[Dataset excerpts]
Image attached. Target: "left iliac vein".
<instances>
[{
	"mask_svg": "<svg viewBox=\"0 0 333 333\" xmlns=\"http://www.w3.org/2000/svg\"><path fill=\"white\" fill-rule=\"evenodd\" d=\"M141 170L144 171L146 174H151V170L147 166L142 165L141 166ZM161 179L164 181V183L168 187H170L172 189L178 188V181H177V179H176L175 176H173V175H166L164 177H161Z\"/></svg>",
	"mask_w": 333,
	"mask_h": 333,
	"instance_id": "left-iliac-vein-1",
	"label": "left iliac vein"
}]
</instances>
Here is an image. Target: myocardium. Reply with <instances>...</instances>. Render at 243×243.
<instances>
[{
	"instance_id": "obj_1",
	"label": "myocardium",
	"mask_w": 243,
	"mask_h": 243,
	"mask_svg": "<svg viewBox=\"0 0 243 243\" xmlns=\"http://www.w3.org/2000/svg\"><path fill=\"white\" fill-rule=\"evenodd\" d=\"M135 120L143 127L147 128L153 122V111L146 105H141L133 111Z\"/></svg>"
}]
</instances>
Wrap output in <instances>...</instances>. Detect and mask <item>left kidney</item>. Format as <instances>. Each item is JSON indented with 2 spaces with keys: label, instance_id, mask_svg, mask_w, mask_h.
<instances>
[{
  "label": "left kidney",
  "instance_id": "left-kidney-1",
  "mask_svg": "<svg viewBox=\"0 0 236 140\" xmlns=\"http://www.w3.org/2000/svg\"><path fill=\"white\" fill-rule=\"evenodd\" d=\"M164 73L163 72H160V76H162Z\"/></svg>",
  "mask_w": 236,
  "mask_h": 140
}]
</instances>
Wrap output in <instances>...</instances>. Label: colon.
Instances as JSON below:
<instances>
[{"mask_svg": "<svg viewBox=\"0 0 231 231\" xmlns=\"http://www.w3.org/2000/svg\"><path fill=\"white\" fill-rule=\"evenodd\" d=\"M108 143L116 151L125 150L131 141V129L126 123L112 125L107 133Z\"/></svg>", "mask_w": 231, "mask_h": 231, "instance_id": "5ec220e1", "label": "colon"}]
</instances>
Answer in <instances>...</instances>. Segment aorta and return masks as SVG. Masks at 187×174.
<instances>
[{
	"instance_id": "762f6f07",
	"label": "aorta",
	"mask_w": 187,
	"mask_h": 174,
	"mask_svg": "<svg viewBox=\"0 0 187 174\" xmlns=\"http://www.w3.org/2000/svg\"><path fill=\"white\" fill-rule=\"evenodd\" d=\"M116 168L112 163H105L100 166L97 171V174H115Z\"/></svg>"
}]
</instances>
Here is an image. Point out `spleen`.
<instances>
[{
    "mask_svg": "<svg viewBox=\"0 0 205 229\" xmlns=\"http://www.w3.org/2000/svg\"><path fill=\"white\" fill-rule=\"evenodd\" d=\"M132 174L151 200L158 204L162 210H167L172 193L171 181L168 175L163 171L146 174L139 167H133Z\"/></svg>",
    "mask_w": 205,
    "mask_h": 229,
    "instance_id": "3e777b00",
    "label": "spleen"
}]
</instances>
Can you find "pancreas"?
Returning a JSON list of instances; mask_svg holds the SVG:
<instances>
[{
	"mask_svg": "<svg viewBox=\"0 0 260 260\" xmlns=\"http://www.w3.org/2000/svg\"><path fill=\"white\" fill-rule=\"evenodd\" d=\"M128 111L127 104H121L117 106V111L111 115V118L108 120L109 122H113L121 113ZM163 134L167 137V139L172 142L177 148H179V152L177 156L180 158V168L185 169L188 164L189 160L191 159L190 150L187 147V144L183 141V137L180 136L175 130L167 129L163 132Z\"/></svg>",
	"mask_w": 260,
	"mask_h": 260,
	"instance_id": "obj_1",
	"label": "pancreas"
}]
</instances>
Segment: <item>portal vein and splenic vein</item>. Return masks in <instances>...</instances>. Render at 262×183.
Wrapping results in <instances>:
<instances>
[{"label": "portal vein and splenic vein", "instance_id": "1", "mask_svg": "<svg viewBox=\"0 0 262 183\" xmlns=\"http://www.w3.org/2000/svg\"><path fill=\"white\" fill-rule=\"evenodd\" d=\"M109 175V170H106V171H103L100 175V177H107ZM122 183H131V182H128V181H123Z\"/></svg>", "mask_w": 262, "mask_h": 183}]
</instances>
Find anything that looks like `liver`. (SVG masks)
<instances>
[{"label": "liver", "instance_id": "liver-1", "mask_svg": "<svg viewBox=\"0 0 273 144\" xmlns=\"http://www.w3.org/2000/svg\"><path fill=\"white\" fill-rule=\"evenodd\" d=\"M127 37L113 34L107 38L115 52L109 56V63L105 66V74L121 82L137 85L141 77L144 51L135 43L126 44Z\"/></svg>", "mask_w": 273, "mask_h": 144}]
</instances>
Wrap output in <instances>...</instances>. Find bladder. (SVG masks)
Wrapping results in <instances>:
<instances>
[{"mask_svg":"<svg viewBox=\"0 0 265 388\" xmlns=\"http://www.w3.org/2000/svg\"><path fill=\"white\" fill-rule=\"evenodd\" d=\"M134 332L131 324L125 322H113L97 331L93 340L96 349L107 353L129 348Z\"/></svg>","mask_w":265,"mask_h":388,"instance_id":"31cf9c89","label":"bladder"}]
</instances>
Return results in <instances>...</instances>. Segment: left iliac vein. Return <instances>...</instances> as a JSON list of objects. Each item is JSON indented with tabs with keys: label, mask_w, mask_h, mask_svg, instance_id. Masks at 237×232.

## [Aim of the task]
Restate every record word for word.

## [Solved exercise]
Image attached. Target: "left iliac vein".
<instances>
[{
	"mask_svg": "<svg viewBox=\"0 0 333 333\" xmlns=\"http://www.w3.org/2000/svg\"><path fill=\"white\" fill-rule=\"evenodd\" d=\"M141 170L144 171L146 174H151V170L147 166L142 165L141 166ZM161 179L164 181V183L168 187H170L172 189L178 188V181H177V179H176L175 176H173V175H166L164 177H161Z\"/></svg>",
	"mask_w": 333,
	"mask_h": 333,
	"instance_id": "left-iliac-vein-1",
	"label": "left iliac vein"
}]
</instances>
Here is an image. Target: myocardium. Reply with <instances>...</instances>. Render at 243×243.
<instances>
[{
	"instance_id": "obj_1",
	"label": "myocardium",
	"mask_w": 243,
	"mask_h": 243,
	"mask_svg": "<svg viewBox=\"0 0 243 243\" xmlns=\"http://www.w3.org/2000/svg\"><path fill=\"white\" fill-rule=\"evenodd\" d=\"M135 120L143 127L147 128L153 122V111L146 105H141L133 111Z\"/></svg>"
}]
</instances>
Wrap output in <instances>...</instances>. Detect and mask <item>left kidney</item>. Format as <instances>. Each item is JSON indented with 2 spaces with keys: label, instance_id, mask_svg, mask_w, mask_h.
<instances>
[{
  "label": "left kidney",
  "instance_id": "left-kidney-1",
  "mask_svg": "<svg viewBox=\"0 0 236 140\" xmlns=\"http://www.w3.org/2000/svg\"><path fill=\"white\" fill-rule=\"evenodd\" d=\"M164 73L163 72H160V76H162Z\"/></svg>",
  "mask_w": 236,
  "mask_h": 140
}]
</instances>
Wrap output in <instances>...</instances>. Label: colon.
Instances as JSON below:
<instances>
[{"mask_svg": "<svg viewBox=\"0 0 231 231\" xmlns=\"http://www.w3.org/2000/svg\"><path fill=\"white\" fill-rule=\"evenodd\" d=\"M108 143L116 151L125 150L131 141V129L126 123L112 125L107 133Z\"/></svg>", "mask_w": 231, "mask_h": 231, "instance_id": "5ec220e1", "label": "colon"}]
</instances>
Answer in <instances>...</instances>. Segment aorta and return masks as SVG. Masks at 187×174.
<instances>
[{
	"instance_id": "762f6f07",
	"label": "aorta",
	"mask_w": 187,
	"mask_h": 174,
	"mask_svg": "<svg viewBox=\"0 0 187 174\" xmlns=\"http://www.w3.org/2000/svg\"><path fill=\"white\" fill-rule=\"evenodd\" d=\"M116 168L112 163H105L100 166L97 171V174H115Z\"/></svg>"
}]
</instances>
Here is an image. Point out `spleen`.
<instances>
[{
    "mask_svg": "<svg viewBox=\"0 0 205 229\" xmlns=\"http://www.w3.org/2000/svg\"><path fill=\"white\" fill-rule=\"evenodd\" d=\"M132 174L151 200L158 204L162 210H167L172 193L171 181L168 175L163 171L146 174L139 167H133Z\"/></svg>",
    "mask_w": 205,
    "mask_h": 229,
    "instance_id": "3e777b00",
    "label": "spleen"
}]
</instances>
Can you find "pancreas"?
Returning a JSON list of instances; mask_svg holds the SVG:
<instances>
[{
	"mask_svg": "<svg viewBox=\"0 0 260 260\" xmlns=\"http://www.w3.org/2000/svg\"><path fill=\"white\" fill-rule=\"evenodd\" d=\"M128 111L127 104H121L117 106V111L111 115V118L108 120L109 122H113L121 113ZM163 134L167 137V139L172 142L177 148H179V152L177 156L180 158V168L185 169L188 164L189 160L191 159L190 150L187 147V144L183 141V137L180 136L175 130L167 129L163 132Z\"/></svg>",
	"mask_w": 260,
	"mask_h": 260,
	"instance_id": "obj_1",
	"label": "pancreas"
}]
</instances>
Segment: <item>portal vein and splenic vein</item>. Return masks in <instances>...</instances>. Render at 262×183.
Wrapping results in <instances>:
<instances>
[{"label": "portal vein and splenic vein", "instance_id": "1", "mask_svg": "<svg viewBox=\"0 0 262 183\" xmlns=\"http://www.w3.org/2000/svg\"><path fill=\"white\" fill-rule=\"evenodd\" d=\"M109 175V170H106V171H103L100 175V177H107ZM122 183H131V182H128V181H123Z\"/></svg>", "mask_w": 262, "mask_h": 183}]
</instances>
Find anything that looks like `liver`. (SVG masks)
<instances>
[{"label": "liver", "instance_id": "liver-1", "mask_svg": "<svg viewBox=\"0 0 273 144\" xmlns=\"http://www.w3.org/2000/svg\"><path fill=\"white\" fill-rule=\"evenodd\" d=\"M127 37L113 34L107 38L115 52L109 56V63L105 66V74L121 82L137 85L141 77L144 51L135 43L126 44Z\"/></svg>", "mask_w": 273, "mask_h": 144}]
</instances>
Wrap output in <instances>...</instances>. Find bladder. (SVG masks)
Wrapping results in <instances>:
<instances>
[{"mask_svg":"<svg viewBox=\"0 0 265 388\" xmlns=\"http://www.w3.org/2000/svg\"><path fill=\"white\" fill-rule=\"evenodd\" d=\"M134 332L131 324L125 322H113L97 331L93 340L96 349L107 353L129 348Z\"/></svg>","mask_w":265,"mask_h":388,"instance_id":"31cf9c89","label":"bladder"}]
</instances>
Return results in <instances>...</instances>. Segment: left iliac vein. Return <instances>...</instances> as a JSON list of objects. Each item is JSON indented with tabs with keys: label, mask_w, mask_h, mask_svg, instance_id. Masks at 237×232.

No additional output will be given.